Abinas feels they are quite versatile. “You can prepare them with a variety of cereals or millets as base. It’s also nice to have a combination of these or mix and match,” he points out. However, it is not just the easy-to-source traditional ones that he roots for, but also some offbeat varieties. “Perhaps the most exotic bliss balls I have come across were made from a mixture of desiccated berries and an assortment of nuts in Mumbai once,” he remembers.
Versatility and ease of preparation are also what chef and cookbook author Mallika Badrinath loves about such healthy snack balls. “A variety of cereals and millets commonly available, like ragi, jowar (cholam), fox-tail millet, pearl millet, barnyard millet and so on, that can be used for energy balls.
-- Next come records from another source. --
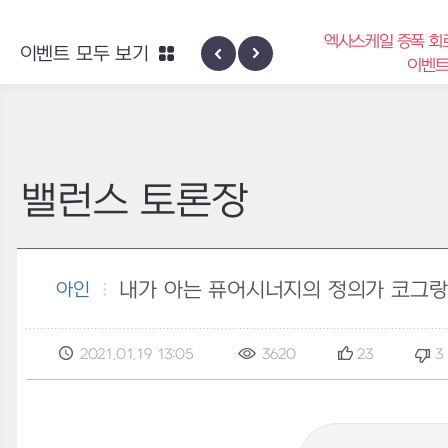
엑사스케일 증폭 회
이벤트 모두 보기
신규 지역 네블론
이벤
밸런스 토론장
내가 아는 퓨어시너지의 정의가 코그랑 
아인
2021.01.19 13:05
3620
23
3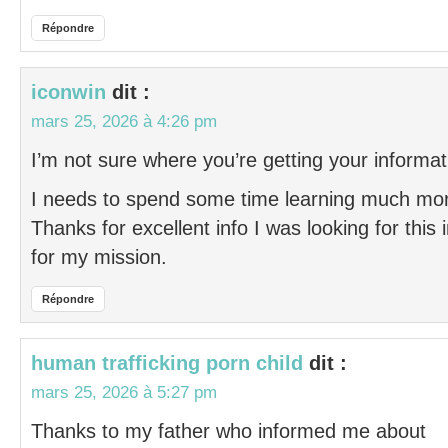
Répondre
iconwin
dit :
mars 25, 2026 à 4:26 pm
I’m not sure where you’re getting your informat
I needs to spend some time learning much mo
Thanks for excellent info I was looking for this 
for my mission.
Répondre
human trafficking porn child
dit :
mars 25, 2026 à 5:27 pm
Thanks to my father who informed me about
In fact, tasty combinations of these give your new flavours,” she says.
Some like Priya Ravikrishnan from Thiruvananthapuram, goes the extra mile to make her own health mix that serve as the base for the nutri balls her family loves to munch on.
“Along with my home-prepared multi-grain mix, which packs in 18 nutritious items such as bamboo rice, finger millet, foxtail millet, flaxseed, green gram, horse gram and so on, I add mashed dates, and coarsely powdered almonds, walnuts, cashew, white sesame seeds and a wee bit of honey,” she says. The scope for experimentation is wide, even for those trying at home.